Varg Vikernes threatened a family with a pistol and hijacked their car in a failed bid to elude the Norwegian police during his 24 hours on the run, it was reported Monday.
At approximately 4:30 p.m. on Sunday (October 26),a family of three driving through the valley known as Numedal in Buskerud County reported being flagged down by a pedestrian. When they stopped to assist him, the pedestrian believed to be Vikernes allegedly threatened them with a handgun and forced them to surrender their car.
"They explained that they were held at gunpoint and were forced to leave the vehicle, and that the man [Vikernes] took off in it," police spokesperson Knut Svalheim told wire service NTB.

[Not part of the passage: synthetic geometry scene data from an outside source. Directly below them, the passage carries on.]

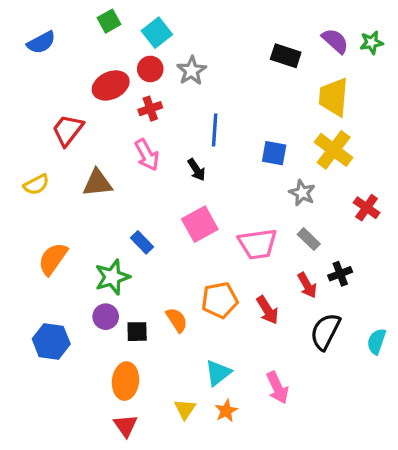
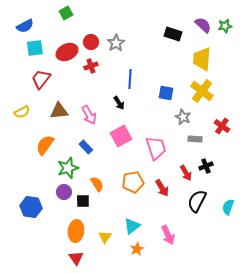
cyan square: (157, 33) -> (35, 48), moved, turned 30
pink arrow: (147, 155) -> (89, 115), moved
gray rectangle: (309, 239) -> (195, 139), moved, turned -40
pink trapezoid: (258, 244) -> (156, 148), turned -100
orange semicircle: (53, 259) -> (45, 145), moved
orange semicircle: (177, 320) -> (97, 184), moved
yellow triangle: (185, 409) -> (105, 237), moved

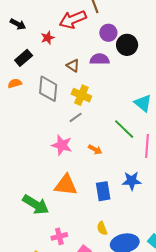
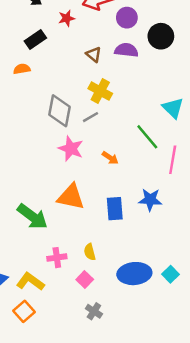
purple circle: (108, 33) -> (127, 18), moved
gray diamond: (48, 89) -> (59, 111), moved
yellow semicircle: (102, 228) -> (90, 252), moved

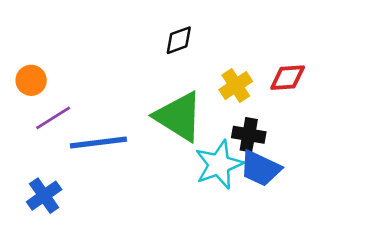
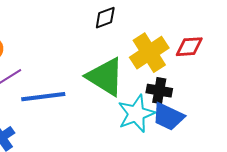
yellow cross: (236, 85) -> (149, 53), size x1.5

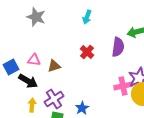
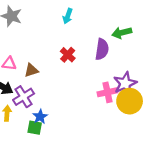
purple cross: (54, 99) -> (24, 97), moved
blue star: (82, 108) -> (40, 117), moved

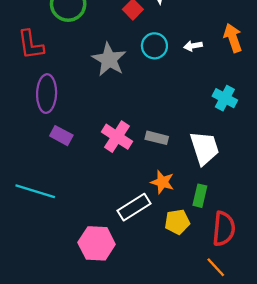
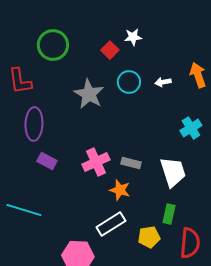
cyan cross: (225, 98) -> (191, 128), turned 30
pink cross: (117, 137) -> (96, 162), turned 32
orange star: (162, 182) -> (120, 190), moved

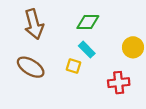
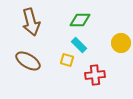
red cross: (119, 83) -> (95, 75), moved

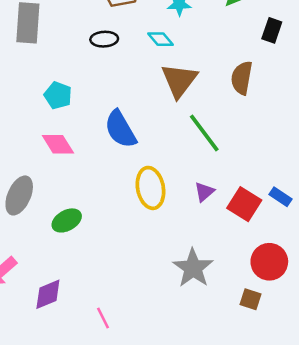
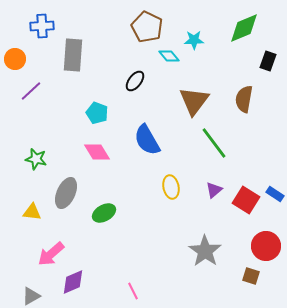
black ellipse: (104, 39) -> (135, 81), moved, turned -50
cyan diamond: (160, 39) -> (169, 56), moved
yellow ellipse: (150, 188) -> (171, 187), size x0.7
purple diamond: (48, 294) -> (73, 282), moved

The car was ultimately spotted around midnight Sunday by an unmarked police patrol in Romerike, north of Oslo. Believing Vikernes to be armed, police responded with five police cars and armed officers.
"We signalled for him to pull over, but when he failed to respond, we had to press his car in between two police cars [Photo#1, Photo#2, Photo#3]," police operations leader Vidar Hjulstad said.
Although no gun was found, a knife or a bayonet was reportedly retrieved from the vehicle. However, at this time, it is not clear if the knife belonged to Vikernes or the family who owns the car.
On Monday, authorities will decide whether Vikernes should return to the low-security prison Berg, where he was serving the a 21-year-sentence for the August 1993 murder of MAYHEM guitarist Oystein Aarseth (a.k.a. Euronymous),or be transferred to a maximum-security prison.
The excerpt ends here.